What the task requires: Please retype the listing below word for word and exclude its images.

Record extracts START

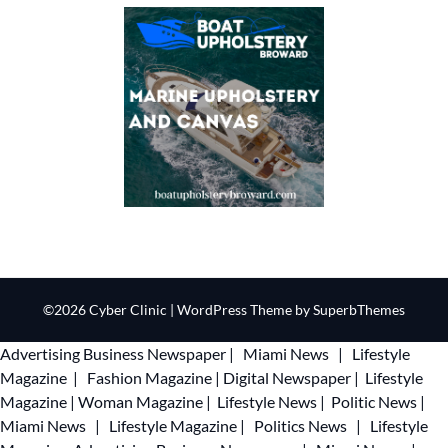
©2026 Cyber Clinic
| WordPress Theme by
SuperbThemes
Advertising
Business Newspaper
|
Miami News
|
Lifestyle
Magazine
|
Fashion Magazine
|
Digital Newspaper
|
Lifestyle
Magazine
|
Woman Magazine
|
Lifestyle News
|
Politic News
|
Miami News
|
Lifestyle Magazine
|
Politics News
|
Lifestyle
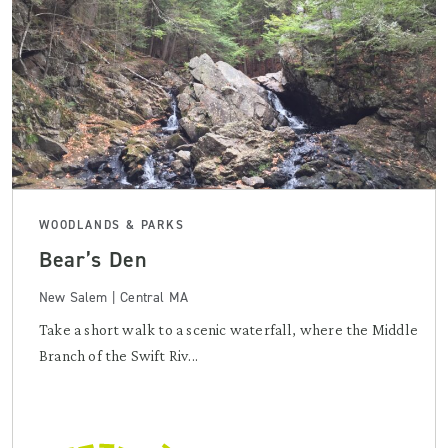
WOODLANDS & PARKS
Bear’s Den
New Salem | Central MA
Take a short walk to a scenic waterfall, where the Middle
Branch of the Swift Riv...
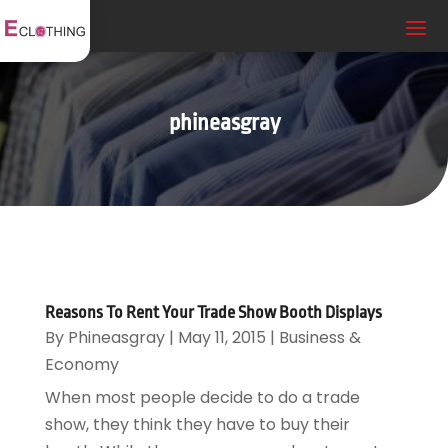
phineasgray
Reasons To Rent Your Trade Show Booth Displays
By
Phineasgray
|
May 11, 2015
|
Business &
Economy
When most people decide to do a trade
show, they think they have to buy their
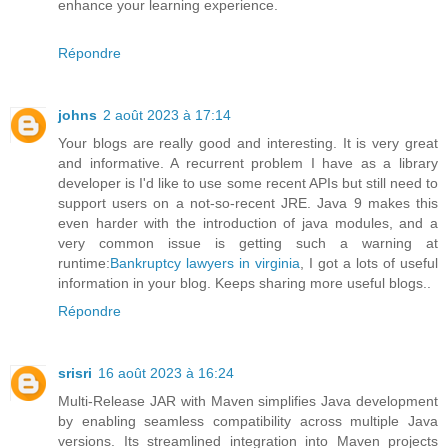
enhance your learning experience.
Répondre
johns
2 août 2023 à 17:14
Your blogs are really good and interesting. It is very great
and informative. A recurrent problem I have as a library
developer is I'd like to use some recent APIs but still need to
support users on a not-so-recent JRE. Java 9 makes this
even harder with the introduction of java modules, and a
very common issue is getting such a warning at
runtime:
Bankruptcy lawyers in virginia
, I got a lots of useful
information in your blog. Keeps sharing more useful blogs..
Répondre
srisri
16 août 2023 à 16:24
Multi-Release JAR with Maven simplifies Java development
by enabling seamless compatibility across multiple Java
versions. Its streamlined integration into Maven projects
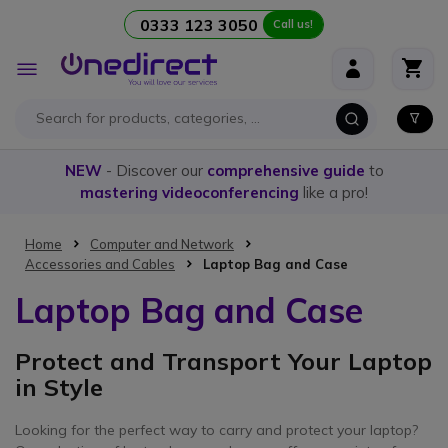
0333 123 3050
Call us!
Skip to Content
Toggle
Nav
NEW
- Discover our
comprehensive guide
to
mastering videoconferencing
like a pro!
Home
Computer and Network
Accessories and Cables
Laptop Bag and Case
Laptop Bag and Case
Protect and Transport Your Laptop
in Style
Looking for the perfect way to carry and protect your laptop?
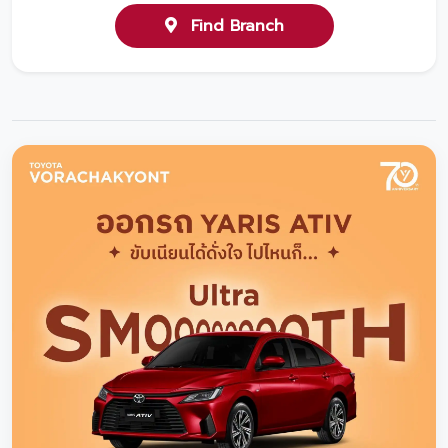
Find Branch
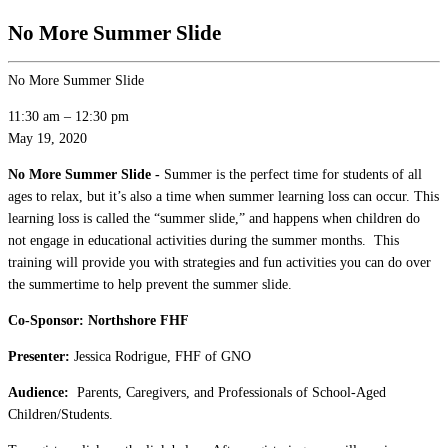
No More Summer Slide
No More Summer Slide
11:30 am
–
12:30 pm
May 19, 2020
No More Summer Slide -
Summer is the perfect time for students of all
ages to relax, but it’s also a time when summer learning loss can occur. This
learning loss is called the “summer slide,” and happens when children do
not engage in educational activities during the summer months. This
training will provide you with strategies and fun activities you can do over
the summertime to help prevent the summer slide.
Co-Sponsor: Northshore FHF
Presenter:
Jessica Rodrigue, FHF of GNO
Audience:
Parents, Caregivers, and Professionals of School-Aged
Children/Students.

Record extracts END

The answer:
©2026 Cyber Clinic
| WordPress Theme by
SuperbThemes
Advertising
Business Newspaper
|
Miami News
|
Lifestyle
Magazine
|
Fashion Magazine
|
Digital Newspaper
|
Lifestyle
Magazine
|
Woman Magazine
|
Lifestyle News
|
Politic News
|
Miami News
|
Lifestyle Magazine
|
Politics News
|
Lifestyle
WOODLANDS & PARKS
Bear’s Den
New Salem | Central MA
Take a short walk to a scenic waterfall, where the Middle
Branch of the Swift Riv...
phineasgray
Reasons To Rent Your Trade Show Booth Displays
By
Phineasgray
|
May 11, 2015
|
Business &
Economy
When most people decide to do a trade
show, they think they have to buy their
enhance your learning experience.
Répondre
johns
2 août 2023 à 17:14
Your blogs are really good and interesting. It is very great
and informative. A recurrent problem I have as a library
developer is I'd like to use some recent APIs but still need to
support users on a not-so-recent JRE. Java 9 makes this
even harder with the introduction of java modules, and a
very common issue is getting such a warning at
runtime:
Bankruptcy lawyers in virginia
, I got a lots of useful
information in your blog. Keeps sharing more useful blogs..
Répondre
srisri
16 août 2023 à 16:24
Multi-Release JAR with Maven simplifies Java development
by enabling seamless compatibility across multiple Java
versions. Its streamlined integration into Maven projects
0333 123 3050
Call us!
Skip to Content
Toggle
Nav
NEW
- Discover our
comprehensive guide
to
mastering videoconferencing
like a pro!
Home
Computer and Network
Accessories and Cables
Laptop Bag and Case
Laptop Bag and Case
Protect and Transport Your Laptop
in Style
Looking for the perfect way to carry and protect your laptop?
Find Branch
No More Summer Slide
No More Summer Slide
11:30 am
–
12:30 pm
May 19, 2020
No More Summer Slide -
Summer is the perfect time for students of all
ages to relax, but it’s also a time when summer learning loss can occur. This
learning loss is called the “summer slide,” and happens when children do
not engage in educational activities during the summer months. This
training will provide you with strategies and fun activities you can do over
the summertime to help prevent the summer slide.
Co-Sponsor: Northshore FHF
Presenter:
Jessica Rodrigue, FHF of GNO
Audience:
Parents, Caregivers, and Professionals of School-Aged
Children/Students.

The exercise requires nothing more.